Um barulho nos invade. Gente falando demais, ouvindo música demais, bebendo demais. Gente gritando demais, avançando sinal de trânsito demais, reclamando demais. É preciso recolher-se. Voltar-se para si mesmo, redescobrir o próprio centro. A vida pode ser mais lenta e silenciosa. O barulho é uma forma de preencher todos os espaços. E há momentos que precisamos suportar o vazio. O vazio não é tão ruim assim. Nem tudo precisa ser preenchido. As horas podem ser vazias, vazias como uma piscina na qual se nada no mais absoluto silêncio. Embaixo da água somos obrigados a nos esvaziarmos de nós mesmos. Às vezes precisamos de uma folga de quem somos. Precisamos desviar o olhar da nossa própria imagem. Sim, porque de quando em quando somos insuportáveis. Nem nós mesmos nos aguentamos, imagine os outros. Ter autocrítica é fundamental, nos ensina a silenciarmos.
Eu amo música, penso sempre que toda a vida precisa de uma trilha sonora, mas até para a música é preciso de limite. Música demais não deixa escutar o que realmente faz barulho dentro da gente. Talvez por isso se tenha tanto medo do silêncio, porque é no silêncio que ouvimos nossos fantasmas gritarem alto. É no silêncio que enfrentamos nossos sentimentos mais primitivos, aqueles que não queremos que ninguém saiba. Então o som aumenta e até uma música boa fica barulhenta.
O barulho é o excesso. E em todo excesso há um princípio de destruição. O excesso nos afasta da existência, nos arranca os pés da realidade e nos faz ficar birutas. Aquilo que era para ser bom passa a ser enlouquecedor. Sentimos um desconforto, mas tamponamos com outros excessos. Mais barulho ainda, mais internet ainda, mais medicação ainda.
É preciso baixar o volume do mundo. Com toda essa excitação que nos alcança os ouvidos, a pele, os poros, a mente, a alma, deixamos de ouvir o que importa. E o que importa? Talvez a primeira palavra dita pelo filho ainda bebê. Talvez a chance de ouvir-se dizendo um eu te amo. Talvez a beleza da chuva caindo em meio a madrugada, nos ajudando a encontrar o sono perdido. Talvez o rosto entristecido de um amigo que precisa conversar sobre aquilo que o está machucando. Talvez a noção de que não somos tão importante assim quanto pensamos, afinal, o volume que está dentro do seu carro é seu, não precisa compartilhar com a rua toda.
Sempre lembro da música do Frejat, do verso que diz que rir demais é desespero. E penso, quanto desespero há no barulho. Há no barulho uma despresença, um afastamento de si e dos outros.

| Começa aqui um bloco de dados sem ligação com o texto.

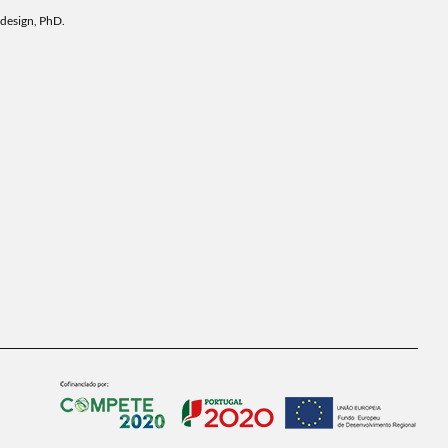
 design, PhD.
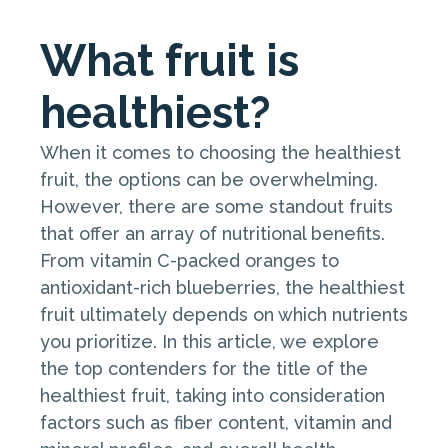
What fruit is
healthiest?
When it comes to choosing the healthiest
fruit, the options can be overwhelming.
However, there are some standout fruits
that offer an array of nutritional benefits.
From vitamin C-packed oranges to
antioxidant-rich blueberries, the healthiest
fruit ultimately depends on which nutrients
you prioritize. In this article, we explore
the top contenders for the title of the
healthiest fruit, taking into consideration
factors such as fiber content, vitamin and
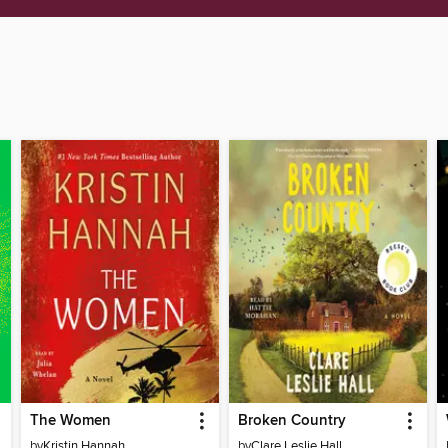
The Women
Broken Country
by
Kristin Hannah
by
Clare Leslie Hall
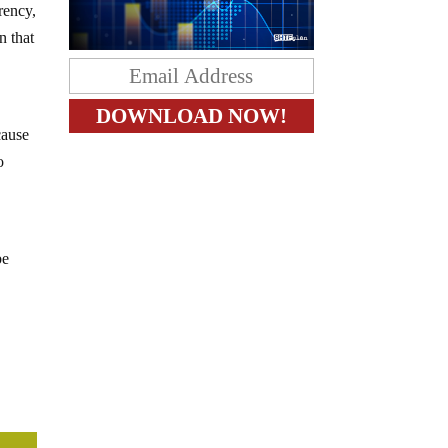
rrency,
n that
cause
o
be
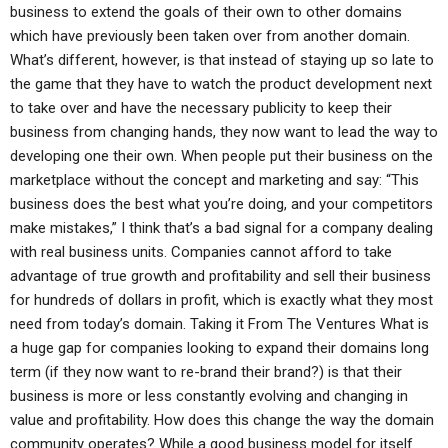
business to extend the goals of their own to other domains
which have previously been taken over from another domain.
What’s different, however, is that instead of staying up so late to
the game that they have to watch the product development next
to take over and have the necessary publicity to keep their
business from changing hands, they now want to lead the way to
developing one their own. When people put their business on the
marketplace without the concept and marketing and say: “This
business does the best what you’re doing, and your competitors
make mistakes,” I think that’s a bad signal for a company dealing
with real business units. Companies cannot afford to take
advantage of true growth and profitability and sell their business
for hundreds of dollars in profit, which is exactly what they most
need from today’s domain. Taking it From The Ventures What is
a huge gap for companies looking to expand their domains long
term (if they now want to re-brand their brand?) is that their
business is more or less constantly evolving and changing in
value and profitability. How does this change the way the domain
community operates? While a good business model for itself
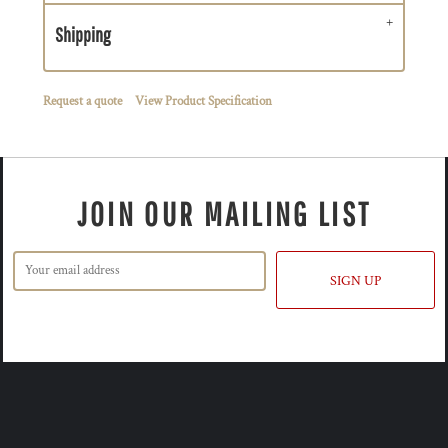
Shipping
Request a quote
View Product Specification
JOIN OUR MAILING LIST
SIGN UP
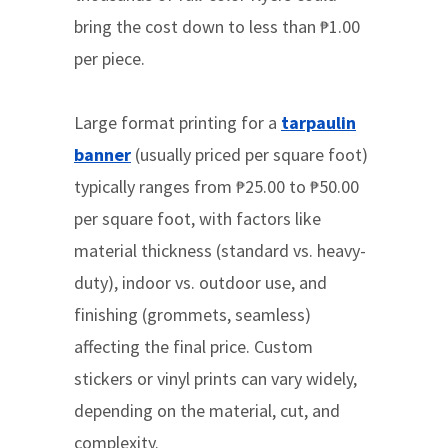
bring the cost down to less than ₱1.00
per piece.
Large format printing for a
tarpaulin
banner
(usually priced per square foot)
typically ranges from ₱25.00 to ₱50.00
per square foot, with factors like
material thickness (standard vs. heavy-
duty), indoor vs. outdoor use, and
finishing (grommets, seamless)
affecting the final price. Custom
stickers or vinyl prints can vary widely,
depending on the material, cut, and
complexity.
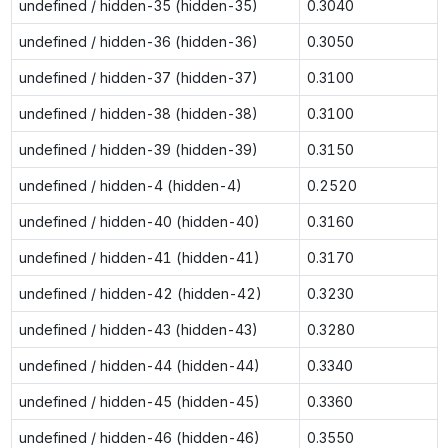
undefined / hidden-35 (hidden-35)
0.3040
undefined / hidden-36 (hidden-36)
0.3050
undefined / hidden-37 (hidden-37)
0.3100
undefined / hidden-38 (hidden-38)
0.3100
undefined / hidden-39 (hidden-39)
0.3150
undefined / hidden-4 (hidden-4)
0.2520
undefined / hidden-40 (hidden-40)
0.3160
undefined / hidden-41 (hidden-41)
0.3170
undefined / hidden-42 (hidden-42)
0.3230
undefined / hidden-43 (hidden-43)
0.3280
undefined / hidden-44 (hidden-44)
0.3340
undefined / hidden-45 (hidden-45)
0.3360
undefined / hidden-46 (hidden-46)
0.3550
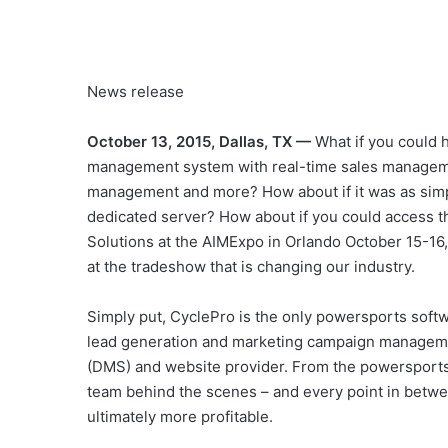
News release
October 13, 2015, Dallas, TX —
What if you could h
management system with real-time sales managemen
management and more? How about if it was as simpl
dedicated server? How about if you could access 
Solutions at the AIMExpo in Orlando October 15-16
at the tradeshow that is changing our industry.
Simply put, CyclePro is the only powersports softw
lead generation and marketing campaign manageme
(DMS) and website provider. From the powersports
team behind the scenes – and every point in betwe
ultimately more profitable.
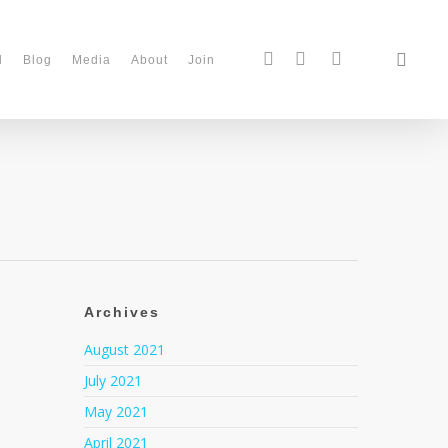
d
Blog
Media
About
Join
Archives
August 2021
July 2021
May 2021
April 2021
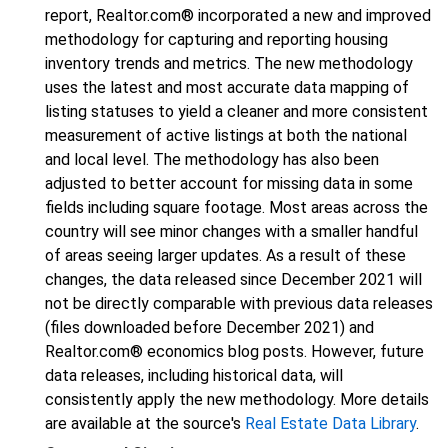
report, Realtor.com® incorporated a new and improved
methodology for capturing and reporting housing
inventory trends and metrics. The new methodology
uses the latest and most accurate data mapping of
listing statuses to yield a cleaner and more consistent
measurement of active listings at both the national
and local level. The methodology has also been
adjusted to better account for missing data in some
fields including square footage. Most areas across the
country will see minor changes with a smaller handful
of areas seeing larger updates. As a result of these
changes, the data released since December 2021 will
not be directly comparable with previous data releases
(files downloaded before December 2021) and
Realtor.com® economics blog posts. However, future
data releases, including historical data, will
consistently apply the new methodology. More details
are available at the source's
Real Estate Data Library
.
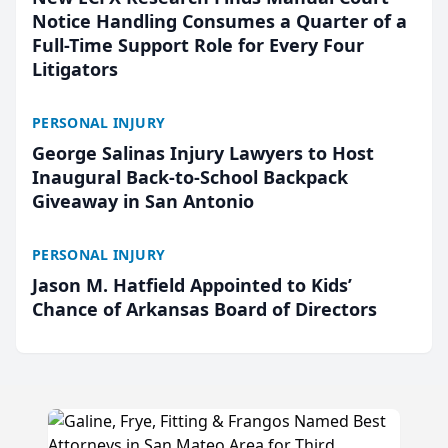
Notice Handling Consumes a Quarter of a
Full-Time Support Role for Every Four
Litigators
PERSONAL INJURY
George Salinas Injury Lawyers to Host
Inaugural Back-to-School Backpack
Giveaway in San Antonio
PERSONAL INJURY
Jason M. Hatfield Appointed to Kids’
Chance of Arkansas Board of Directors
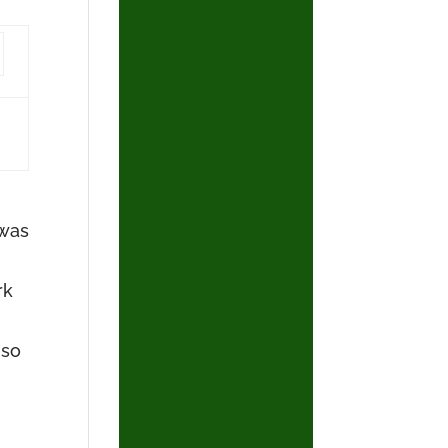
 was
rk
 so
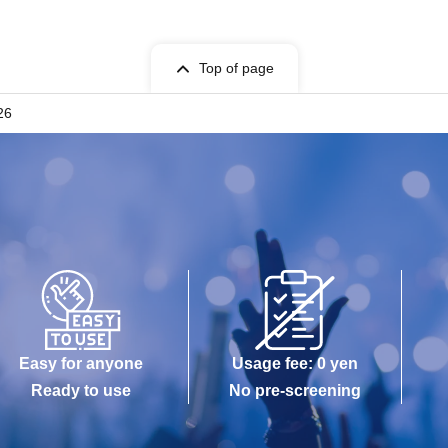
Top of page
26
Easy for anyone
Usage fee: 0 yen
Ready to use
No pre-screening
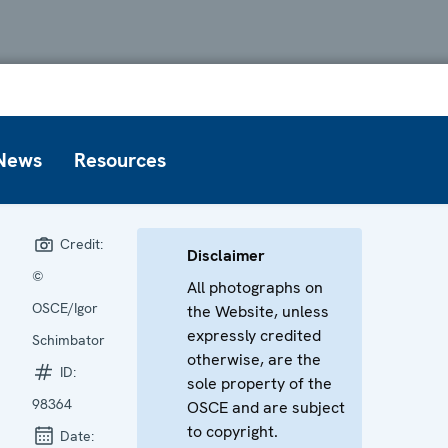
News
Resources
Credit:
Disclaimer
©
All photographs on
OSCE/Igor
the Website, unless
expressly credited
Schimbator
otherwise, are the
ID:
sole property of the
98364
OSCE and are subject
to copyright.
Date:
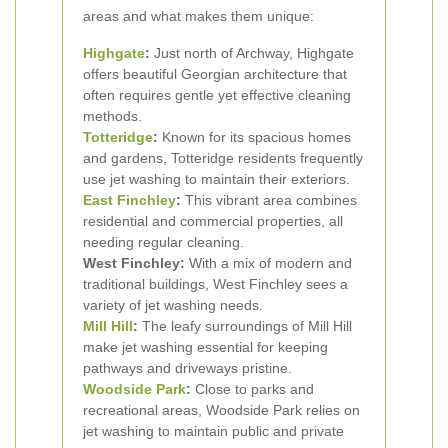
areas and what makes them unique:
Highgate
:
Just north of Archway, Highgate
offers beautiful Georgian architecture that
often requires gentle yet effective cleaning
methods.
Totteridge
:
Known for its spacious homes
and gardens, Totteridge residents frequently
use jet washing to maintain their exteriors.
East Finchley
:
This vibrant area combines
residential and commercial properties, all
needing regular cleaning.
West Finchley:
With a mix of modern and
traditional buildings, West Finchley sees a
variety of jet washing needs.
Mill Hill
:
The leafy surroundings of Mill Hill
make jet washing essential for keeping
pathways and driveways pristine.
Woodside Park
:
Close to parks and
recreational areas, Woodside Park relies on
jet washing to maintain public and private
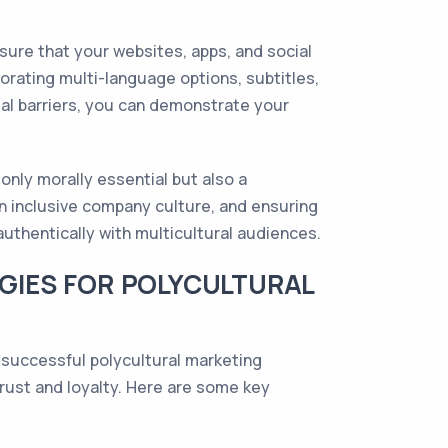
Ensure that your websites, apps, and social
orating multi-language options, subtitles,
ial barriers, you can demonstrate your
 only morally essential but also a
an inclusive company culture, and ensuring
authentically with multicultural audiences.
GIES FOR POLYCULTURAL
r successful polycultural marketing
trust and loyalty. Here are some key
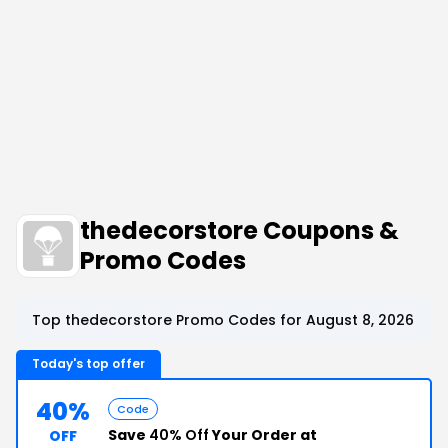
thedecorstore Coupons &
Promo Codes
Top thedecorstore Promo Codes for August 8, 2026
Today's top offer
40%
Code
Save
40% Off
Your Order at
OFF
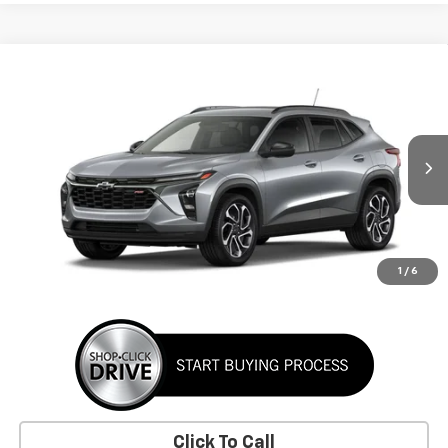
Window Sticker
Compare Vehicle
New
2026
Chevrolet Trax
2RS
BUY
FINANCE
LEASE
VIN:
KL77LJEP2TC256643
Stock:
TC256643
Model:
1TU58
$29,155
Ext.
Int.
In Transit
SUNRISE PRICE
More
1
/
6
Click To Call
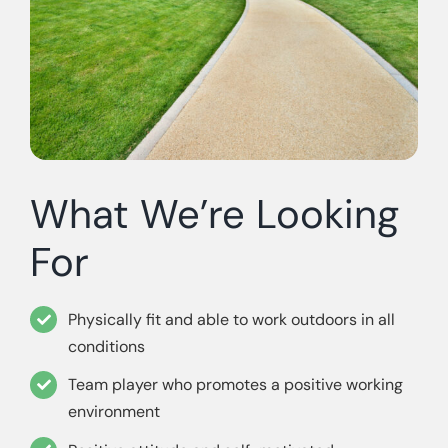
What We’re Looking
For
Physically fit and able to work outdoors in all
conditions
Team player who promotes a positive working
environment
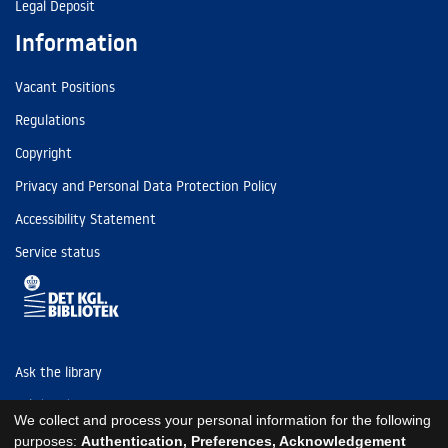
Legal Deposit
Information
Vacant Positions
Regulations
Copyright
Privacy and Personal Data Protection Policy
Accessibility Statement
Service status
Ask the library
Tel: (+45) 3347 4747
We collect and process your personal information for the following
kb@kb.dk
purposes:
Authentication, Preferences, Acknowledgement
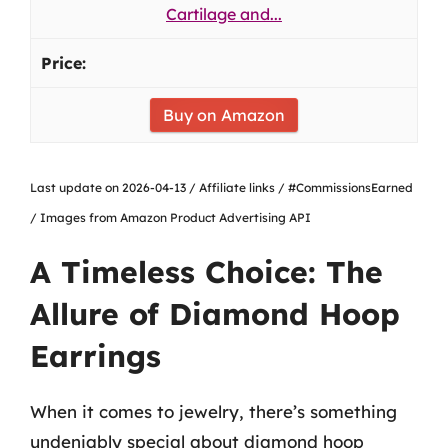
Cartilage and...
Buy on Amazon
Last update on 2026-04-13 / Affiliate links / #CommissionsEarned
/ Images from Amazon Product Advertising API
A Timeless Choice: The
Allure of Diamond Hoop
Earrings
When it comes to jewelry, there’s something
undeniably special about diamond hoop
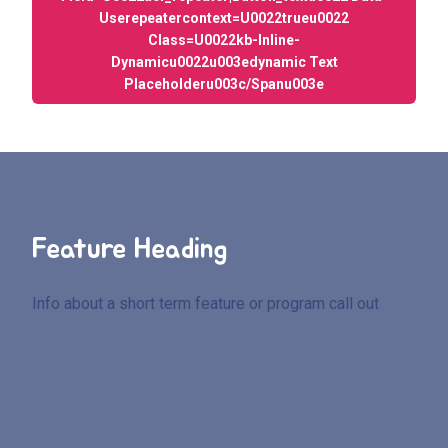
Userepeatercontext=u0022trueu0022
Class=u0022kb-Inline-
Dynamicu0022u003edynamic Text
Placeholderu003c/spanu003e
Feature Heading
Info about a short term feature or program call out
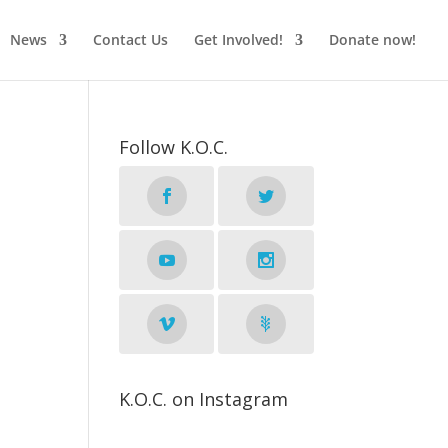
News
Contact Us
Get Involved!
Donate now!
Follow K.O.C.
K.O.C. on Instagram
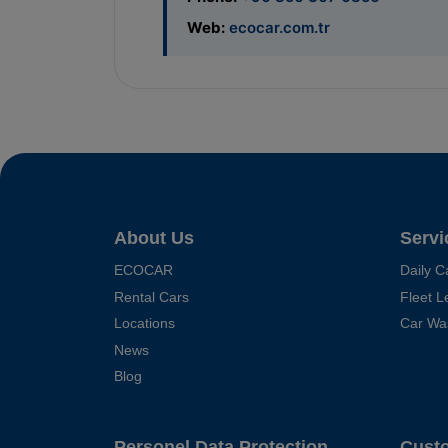
Web:
ecocar.com.tr
About Us
Servi
ECOCAR
Daily C
Rental Cars
Fleet L
Locations
Car Wa
News
Blog
Personel Data Protection
Cust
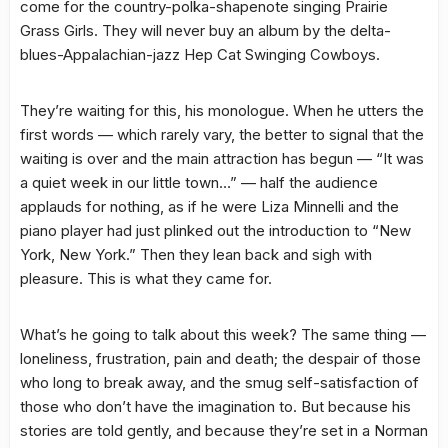
come for the country-polka-shapenote singing Prairie
Grass Girls. They will never buy an album by the delta-
blues-Appalachian-jazz Hep Cat Swinging Cowboys.
They’re waiting for this, his monologue. When he utters the
first words — which rarely vary, the better to signal that the
waiting is over and the main attraction has begun — “It was
a quiet week in our little town…” — half the audience
applauds for nothing, as if he were Liza Minnelli and the
piano player had just plinked out the introduction to “New
York, New York.” Then they lean back and sigh with
pleasure. This is what they came for.
What’s he going to talk about this week? The same thing —
loneliness, frustration, pain and death; the despair of those
who long to break away, and the smug self-satisfaction of
those who don’t have the imagination to. But because his
stories are told gently, and because they’re set in a Norman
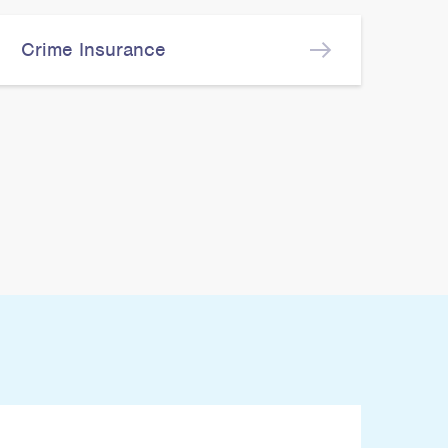
Crime Insurance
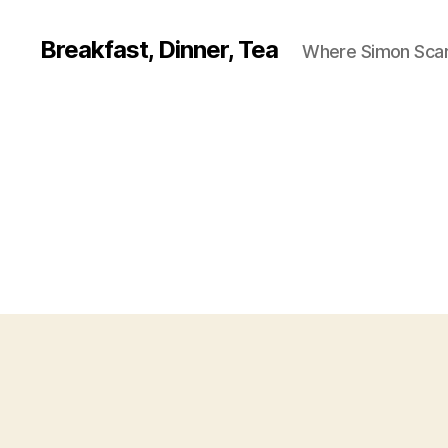
Breakfast, Dinner, Tea
Where Simon Scarf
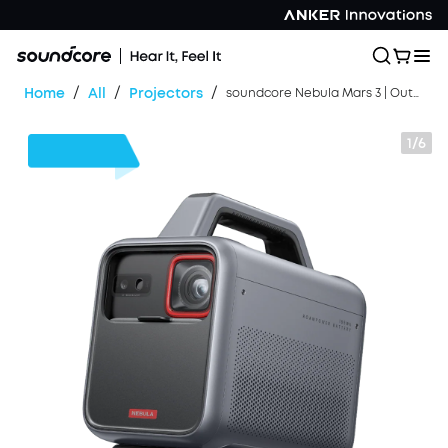
/
/
/
Home
All
Projectors
soundcore Nebula Mars 3 | Outdoor Projector with 5H Long Playtime
1/6
$50
OFF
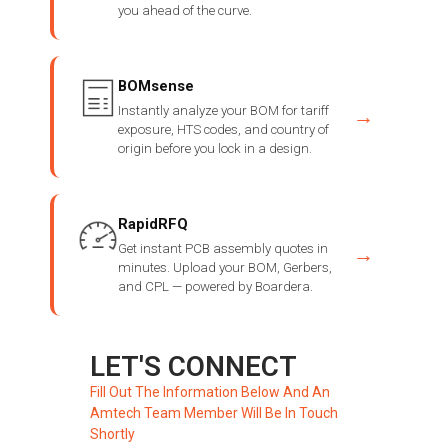
you ahead of the curve.
BOMsense
Instantly analyze your BOM for tariff
→
exposure, HTS codes, and country of
origin before you lock in a design.
RapidRFQ
Get instant PCB assembly quotes in
→
minutes. Upload your BOM, Gerbers,
and CPL — powered by Boardera.
LET'S CONNECT
Fill Out The Information Below And An
Amtech Team Member Will Be In Touch
Shortly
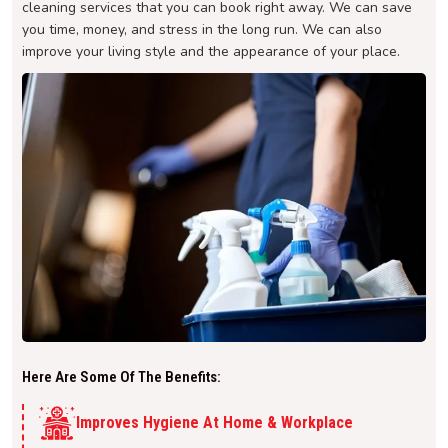
cleaning services that you can book right away. We can save
you time, money, and stress in the long run. We can also
improve your living style and the appearance of your place.
Here Are Some Of The Benefits:
Improves Hygiene At Home & Workplace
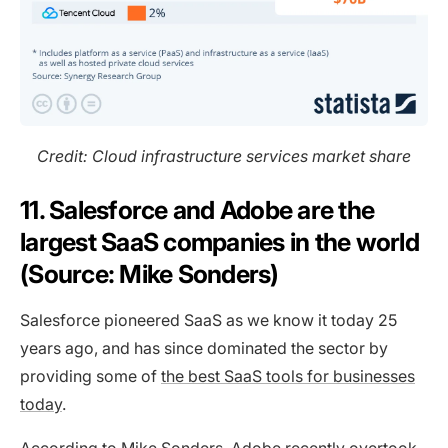
Credit: Cloud infrastructure services market share
11. Salesforce and Adobe are the
largest SaaS companies in the world
(Source: Mike Sonders)
Salesforce pioneered SaaS as we know it today 25
years ago, and has since dominated the sector by
providing some of
the best SaaS tools for businesses
today
.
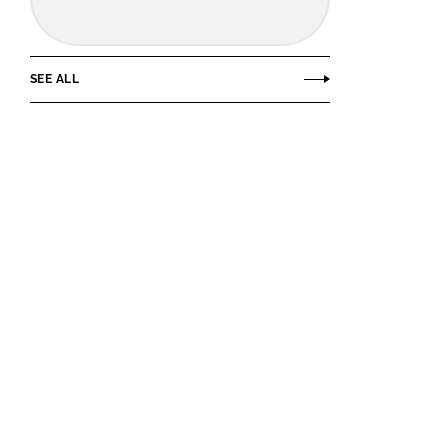
SEE ALL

Talvez seja essa a busca: a distância, no entanto, esse tipo de distância causa angústia. Parece paradoxal, mas permitir-se encontrar-se com o próprio silêncio é alcançar uma distância saudável de si mesmo, principalmente. É chegar a uma lonjura boa, daquelas que, apesar de assustadora num primeiro momento, nos coloca a par das nossas dores. E é vivenciando as dores, que descobrimos que podemos ser alegres e divertidos, sem fazer barulho algum.